ANALYSIS -without cross validation, 1000 trees

FUNCTION:

```
InvestRandomForest2.f <- function(x,Y,NoOfSeeds,mtry.v,nodesize.v,ntree) {
k <- length(mtry.v)
m <- length(nodesize.v)
Table.arr <- array(0,c(2,3,NoOfSeeds,k,m))
for (j in 1:NoOfSeeds) {
set.seed(99+j)
for (i in 1:k) {
for (ind in 1:m) {
library(randomForest)
FitObj <- randomForest(x ,Y,mtry=mtry.v[i],
nodesize=nodesize.v[ind],
ntree=ntree)
Table.arr[,,j,i,ind] <- FitObj$confusion
}
}
}
Table.arr
}
```

APPLY FUNCTION:

Table.arr <- InvestRandomForest2.f(x,Y,NoOfSeeds=50,

mtry.v=c(1:5),

nodesize.v=c(1:20),

ntree=1000)

save(Table.arr,file="Table.arr")

Table.arr

USING APPLY STATEMENT,PREPARE FOR GRAPHS

```
Error2.f <- function(mat)
1 - sum(diag(mat[,1:2]))/sum(mat[,1:2])
load("Table.arr")
Error.arr <- apply(Table.arr,c(3:5),Error2.f)
Error.arr #50rows, 5 columns
```

DO MATPLOT GRAPHICS HERE

FitObj OUTPUT SPECIFIES 500 TREES NOT 1000 ?????????????????????????????

FitObj

Call:

randomForest(x = x, y = Y, type = "prob")

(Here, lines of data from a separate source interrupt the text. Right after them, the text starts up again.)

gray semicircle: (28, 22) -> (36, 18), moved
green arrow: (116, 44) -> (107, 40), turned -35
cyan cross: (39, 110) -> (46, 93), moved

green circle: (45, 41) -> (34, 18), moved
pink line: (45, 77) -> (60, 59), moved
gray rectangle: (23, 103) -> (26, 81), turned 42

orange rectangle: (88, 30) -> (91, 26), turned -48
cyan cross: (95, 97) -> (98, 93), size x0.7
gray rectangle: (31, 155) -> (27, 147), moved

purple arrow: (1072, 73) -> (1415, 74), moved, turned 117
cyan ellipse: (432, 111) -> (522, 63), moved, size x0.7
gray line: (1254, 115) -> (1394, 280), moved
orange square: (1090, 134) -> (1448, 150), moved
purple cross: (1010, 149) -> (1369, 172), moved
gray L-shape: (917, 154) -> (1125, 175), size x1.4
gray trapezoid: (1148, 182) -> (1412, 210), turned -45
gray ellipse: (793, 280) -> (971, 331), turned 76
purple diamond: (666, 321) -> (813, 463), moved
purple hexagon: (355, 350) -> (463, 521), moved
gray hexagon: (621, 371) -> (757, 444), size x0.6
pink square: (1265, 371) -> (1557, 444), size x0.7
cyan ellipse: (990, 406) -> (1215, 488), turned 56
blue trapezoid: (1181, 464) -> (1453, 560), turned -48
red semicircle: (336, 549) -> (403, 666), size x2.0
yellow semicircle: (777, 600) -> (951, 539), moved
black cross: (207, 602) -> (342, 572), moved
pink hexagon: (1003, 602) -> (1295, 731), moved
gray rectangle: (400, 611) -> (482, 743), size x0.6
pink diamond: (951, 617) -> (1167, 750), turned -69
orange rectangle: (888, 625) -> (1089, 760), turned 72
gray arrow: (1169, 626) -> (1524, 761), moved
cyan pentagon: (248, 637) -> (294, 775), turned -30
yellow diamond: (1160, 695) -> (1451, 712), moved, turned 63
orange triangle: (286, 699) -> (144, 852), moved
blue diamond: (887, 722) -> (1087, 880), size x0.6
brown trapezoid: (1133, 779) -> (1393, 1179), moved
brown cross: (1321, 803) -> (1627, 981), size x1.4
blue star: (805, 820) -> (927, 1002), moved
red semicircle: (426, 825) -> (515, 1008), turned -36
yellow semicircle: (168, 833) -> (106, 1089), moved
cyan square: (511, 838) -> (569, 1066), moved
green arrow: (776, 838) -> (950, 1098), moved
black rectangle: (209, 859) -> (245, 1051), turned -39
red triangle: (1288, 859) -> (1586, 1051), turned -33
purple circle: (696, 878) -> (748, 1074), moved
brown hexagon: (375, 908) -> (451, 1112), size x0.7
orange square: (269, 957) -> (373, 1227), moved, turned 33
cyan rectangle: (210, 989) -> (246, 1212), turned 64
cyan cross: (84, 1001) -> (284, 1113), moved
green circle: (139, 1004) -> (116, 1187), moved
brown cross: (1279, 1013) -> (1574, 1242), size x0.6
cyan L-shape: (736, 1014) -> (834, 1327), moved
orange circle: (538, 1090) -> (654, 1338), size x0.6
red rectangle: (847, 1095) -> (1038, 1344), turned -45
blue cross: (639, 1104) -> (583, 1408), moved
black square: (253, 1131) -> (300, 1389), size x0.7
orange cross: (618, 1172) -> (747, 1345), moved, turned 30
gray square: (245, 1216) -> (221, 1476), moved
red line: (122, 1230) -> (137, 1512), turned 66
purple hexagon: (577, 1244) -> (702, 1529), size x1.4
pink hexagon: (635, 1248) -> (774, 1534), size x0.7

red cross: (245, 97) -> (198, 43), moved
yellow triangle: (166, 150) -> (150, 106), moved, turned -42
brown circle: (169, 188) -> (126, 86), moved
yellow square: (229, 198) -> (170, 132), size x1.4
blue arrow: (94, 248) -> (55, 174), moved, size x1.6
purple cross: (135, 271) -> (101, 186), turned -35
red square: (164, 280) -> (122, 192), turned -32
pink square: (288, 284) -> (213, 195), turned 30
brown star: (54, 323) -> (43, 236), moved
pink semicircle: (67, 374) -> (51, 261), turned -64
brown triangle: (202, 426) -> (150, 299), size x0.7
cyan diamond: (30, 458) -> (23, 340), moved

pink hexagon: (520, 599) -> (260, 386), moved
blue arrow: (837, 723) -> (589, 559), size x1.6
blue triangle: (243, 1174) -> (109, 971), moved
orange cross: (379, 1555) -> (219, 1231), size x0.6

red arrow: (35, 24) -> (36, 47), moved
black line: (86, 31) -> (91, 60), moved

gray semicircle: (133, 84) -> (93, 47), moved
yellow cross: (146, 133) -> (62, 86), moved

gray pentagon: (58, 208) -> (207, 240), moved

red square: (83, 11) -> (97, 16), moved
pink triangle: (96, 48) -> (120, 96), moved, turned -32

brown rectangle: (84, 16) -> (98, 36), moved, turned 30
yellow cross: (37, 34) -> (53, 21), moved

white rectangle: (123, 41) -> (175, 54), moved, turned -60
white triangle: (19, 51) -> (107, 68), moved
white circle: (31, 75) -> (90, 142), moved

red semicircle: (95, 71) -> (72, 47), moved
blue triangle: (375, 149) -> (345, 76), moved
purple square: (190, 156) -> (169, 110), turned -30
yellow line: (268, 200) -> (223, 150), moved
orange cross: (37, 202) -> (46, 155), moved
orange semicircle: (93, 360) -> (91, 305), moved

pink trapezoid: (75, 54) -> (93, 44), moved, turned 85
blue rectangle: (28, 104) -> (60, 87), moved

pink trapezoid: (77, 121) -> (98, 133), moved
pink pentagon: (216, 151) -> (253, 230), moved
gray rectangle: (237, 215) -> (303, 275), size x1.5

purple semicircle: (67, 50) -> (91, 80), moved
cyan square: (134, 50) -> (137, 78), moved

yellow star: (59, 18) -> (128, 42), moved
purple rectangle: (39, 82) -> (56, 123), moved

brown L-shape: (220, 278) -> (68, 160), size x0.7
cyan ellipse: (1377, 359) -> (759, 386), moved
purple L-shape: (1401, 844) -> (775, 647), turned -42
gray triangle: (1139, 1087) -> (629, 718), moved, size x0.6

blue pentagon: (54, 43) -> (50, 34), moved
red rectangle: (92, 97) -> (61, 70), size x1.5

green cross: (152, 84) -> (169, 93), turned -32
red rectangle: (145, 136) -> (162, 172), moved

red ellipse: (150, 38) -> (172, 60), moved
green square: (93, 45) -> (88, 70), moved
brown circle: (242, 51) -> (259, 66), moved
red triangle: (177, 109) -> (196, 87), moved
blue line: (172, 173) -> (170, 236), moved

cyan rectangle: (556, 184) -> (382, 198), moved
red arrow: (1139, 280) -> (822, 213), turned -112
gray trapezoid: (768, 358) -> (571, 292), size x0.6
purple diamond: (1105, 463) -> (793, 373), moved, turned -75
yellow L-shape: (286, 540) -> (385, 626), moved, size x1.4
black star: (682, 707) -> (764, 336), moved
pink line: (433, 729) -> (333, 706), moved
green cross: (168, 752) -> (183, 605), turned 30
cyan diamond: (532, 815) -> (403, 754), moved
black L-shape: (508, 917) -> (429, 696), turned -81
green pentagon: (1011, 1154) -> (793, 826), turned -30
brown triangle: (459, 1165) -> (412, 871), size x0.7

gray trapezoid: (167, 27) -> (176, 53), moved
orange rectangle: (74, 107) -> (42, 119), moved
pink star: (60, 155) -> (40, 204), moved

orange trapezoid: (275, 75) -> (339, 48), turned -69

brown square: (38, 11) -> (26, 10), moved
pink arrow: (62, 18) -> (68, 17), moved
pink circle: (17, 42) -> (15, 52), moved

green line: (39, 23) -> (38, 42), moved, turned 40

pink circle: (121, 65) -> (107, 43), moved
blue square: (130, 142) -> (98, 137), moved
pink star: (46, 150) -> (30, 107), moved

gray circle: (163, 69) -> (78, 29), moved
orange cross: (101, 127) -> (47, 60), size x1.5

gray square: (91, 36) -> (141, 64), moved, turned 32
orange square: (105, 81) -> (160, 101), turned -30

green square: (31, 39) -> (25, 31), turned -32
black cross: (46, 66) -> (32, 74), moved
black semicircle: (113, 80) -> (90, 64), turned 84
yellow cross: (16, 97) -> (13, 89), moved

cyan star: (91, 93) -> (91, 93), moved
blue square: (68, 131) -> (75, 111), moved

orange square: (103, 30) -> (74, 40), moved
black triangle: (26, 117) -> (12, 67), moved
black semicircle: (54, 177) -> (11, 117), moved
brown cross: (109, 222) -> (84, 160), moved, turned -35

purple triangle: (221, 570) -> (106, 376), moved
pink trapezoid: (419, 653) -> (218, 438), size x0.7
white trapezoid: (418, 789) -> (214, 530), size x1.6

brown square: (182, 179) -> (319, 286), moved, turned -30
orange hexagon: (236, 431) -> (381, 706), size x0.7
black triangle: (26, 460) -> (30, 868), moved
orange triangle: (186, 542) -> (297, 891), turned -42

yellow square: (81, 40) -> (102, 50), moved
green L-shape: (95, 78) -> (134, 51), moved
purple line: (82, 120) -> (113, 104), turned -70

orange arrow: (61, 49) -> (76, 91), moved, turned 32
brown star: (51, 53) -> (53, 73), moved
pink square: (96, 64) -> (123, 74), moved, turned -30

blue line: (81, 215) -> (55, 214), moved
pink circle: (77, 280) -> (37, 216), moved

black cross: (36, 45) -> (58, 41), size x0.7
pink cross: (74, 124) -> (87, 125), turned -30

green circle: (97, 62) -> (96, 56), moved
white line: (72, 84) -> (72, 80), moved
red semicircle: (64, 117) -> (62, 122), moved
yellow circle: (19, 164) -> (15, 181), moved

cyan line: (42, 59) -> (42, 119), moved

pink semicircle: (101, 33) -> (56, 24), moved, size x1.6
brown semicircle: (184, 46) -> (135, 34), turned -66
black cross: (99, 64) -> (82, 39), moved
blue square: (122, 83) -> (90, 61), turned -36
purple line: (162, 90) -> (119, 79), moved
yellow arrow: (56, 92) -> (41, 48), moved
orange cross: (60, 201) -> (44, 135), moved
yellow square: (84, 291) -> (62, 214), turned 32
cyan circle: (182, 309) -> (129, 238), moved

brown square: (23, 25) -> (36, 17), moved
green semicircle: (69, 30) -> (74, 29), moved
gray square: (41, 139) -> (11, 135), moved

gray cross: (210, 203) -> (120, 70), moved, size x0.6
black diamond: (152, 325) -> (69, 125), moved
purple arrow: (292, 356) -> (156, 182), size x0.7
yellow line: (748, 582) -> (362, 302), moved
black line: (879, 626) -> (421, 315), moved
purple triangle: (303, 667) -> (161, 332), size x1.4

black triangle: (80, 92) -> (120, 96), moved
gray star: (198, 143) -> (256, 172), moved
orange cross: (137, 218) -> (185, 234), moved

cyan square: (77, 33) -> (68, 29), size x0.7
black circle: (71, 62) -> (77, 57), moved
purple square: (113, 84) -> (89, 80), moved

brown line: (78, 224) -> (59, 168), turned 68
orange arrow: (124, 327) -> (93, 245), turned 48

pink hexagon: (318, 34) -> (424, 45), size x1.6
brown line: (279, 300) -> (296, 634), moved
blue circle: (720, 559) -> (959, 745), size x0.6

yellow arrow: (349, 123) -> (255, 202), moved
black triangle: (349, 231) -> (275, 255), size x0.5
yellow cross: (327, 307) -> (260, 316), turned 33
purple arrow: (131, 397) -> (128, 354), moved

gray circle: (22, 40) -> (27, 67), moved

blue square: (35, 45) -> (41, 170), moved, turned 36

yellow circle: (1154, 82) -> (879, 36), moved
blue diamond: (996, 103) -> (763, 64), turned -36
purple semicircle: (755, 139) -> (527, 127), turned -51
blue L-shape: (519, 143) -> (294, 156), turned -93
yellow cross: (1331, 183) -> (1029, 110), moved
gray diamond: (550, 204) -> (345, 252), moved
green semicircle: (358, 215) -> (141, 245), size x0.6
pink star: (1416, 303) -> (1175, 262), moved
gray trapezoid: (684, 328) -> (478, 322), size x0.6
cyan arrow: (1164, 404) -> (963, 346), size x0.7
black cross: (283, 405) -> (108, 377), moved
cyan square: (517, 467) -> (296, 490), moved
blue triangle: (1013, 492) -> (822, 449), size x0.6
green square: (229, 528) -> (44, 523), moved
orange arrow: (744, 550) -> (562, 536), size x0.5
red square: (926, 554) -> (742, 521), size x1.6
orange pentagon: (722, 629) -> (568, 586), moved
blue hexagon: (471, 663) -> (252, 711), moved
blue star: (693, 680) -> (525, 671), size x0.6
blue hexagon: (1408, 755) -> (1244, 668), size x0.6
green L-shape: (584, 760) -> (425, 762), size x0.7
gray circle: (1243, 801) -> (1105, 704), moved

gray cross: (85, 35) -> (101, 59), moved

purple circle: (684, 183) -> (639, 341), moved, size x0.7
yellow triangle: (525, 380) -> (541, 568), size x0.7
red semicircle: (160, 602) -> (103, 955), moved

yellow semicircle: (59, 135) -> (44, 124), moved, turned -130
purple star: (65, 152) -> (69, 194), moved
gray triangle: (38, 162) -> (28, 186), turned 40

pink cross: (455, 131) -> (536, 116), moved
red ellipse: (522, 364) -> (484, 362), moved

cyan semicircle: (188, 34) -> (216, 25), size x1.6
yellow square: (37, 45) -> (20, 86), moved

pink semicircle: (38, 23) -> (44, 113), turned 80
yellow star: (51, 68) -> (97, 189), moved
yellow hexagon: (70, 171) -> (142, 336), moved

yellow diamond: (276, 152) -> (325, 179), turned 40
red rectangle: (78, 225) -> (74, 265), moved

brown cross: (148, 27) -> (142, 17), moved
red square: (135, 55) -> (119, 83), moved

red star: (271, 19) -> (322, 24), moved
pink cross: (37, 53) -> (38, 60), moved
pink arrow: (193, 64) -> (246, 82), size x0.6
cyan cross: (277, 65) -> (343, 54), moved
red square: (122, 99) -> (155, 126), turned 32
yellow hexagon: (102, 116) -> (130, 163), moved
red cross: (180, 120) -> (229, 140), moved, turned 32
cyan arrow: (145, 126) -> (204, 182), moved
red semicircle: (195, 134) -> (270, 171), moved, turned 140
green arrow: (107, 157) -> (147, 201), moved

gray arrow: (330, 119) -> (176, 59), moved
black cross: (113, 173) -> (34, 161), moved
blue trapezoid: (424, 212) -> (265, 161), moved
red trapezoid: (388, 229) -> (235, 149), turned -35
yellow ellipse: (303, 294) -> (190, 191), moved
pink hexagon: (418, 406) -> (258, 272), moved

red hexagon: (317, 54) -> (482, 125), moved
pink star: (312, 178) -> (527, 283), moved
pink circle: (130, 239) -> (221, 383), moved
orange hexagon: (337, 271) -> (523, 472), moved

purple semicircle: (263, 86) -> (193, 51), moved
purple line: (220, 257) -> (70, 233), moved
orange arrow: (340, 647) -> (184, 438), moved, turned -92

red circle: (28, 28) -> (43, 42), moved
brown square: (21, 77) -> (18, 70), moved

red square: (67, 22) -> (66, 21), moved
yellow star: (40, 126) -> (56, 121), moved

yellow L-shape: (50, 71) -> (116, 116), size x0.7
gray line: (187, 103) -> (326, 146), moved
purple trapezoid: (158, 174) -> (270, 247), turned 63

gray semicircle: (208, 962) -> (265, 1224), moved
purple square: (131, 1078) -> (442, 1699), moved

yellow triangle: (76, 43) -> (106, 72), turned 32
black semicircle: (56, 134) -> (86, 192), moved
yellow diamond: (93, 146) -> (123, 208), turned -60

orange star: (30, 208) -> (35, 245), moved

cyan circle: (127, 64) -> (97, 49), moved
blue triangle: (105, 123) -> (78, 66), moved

Type of random forest: classification

Number of trees: 500

No. of variables tried at each split: 2

```
OOB estimate of error rate: 25.8%
```

Confusion matrix:

0 1 class.error

0 167 33 0.1650000

1 56 89 0.3862069

PLOT ALSO RESULTS IN 500 NOT 1000 TREES ??????????????????????????

plot(FitObj,lwd=2)

abline(h=0.26,lty=3,lwd=2)

legend(x = "topright",

legend = c("without cross-validation", "1000 trees"),

lty = c(1), # Line types

col = c(3,1), # Line colors

lwd = 2)

OUTPUT:

Call:

randomForest(x = x, y = Y, type = "prob")

Type of random forest: classification

Number of trees: 500 should be 1000 ????????????

No. of variables tried at each split: 2

```
OOB estimate of error rate: 25.8%
```

Confusion matrix:

0 1 class.error

0 167 33 0.1650000

1 56 89 0.3862069

WHAT IS GOING ON HERE?????????????????????????????????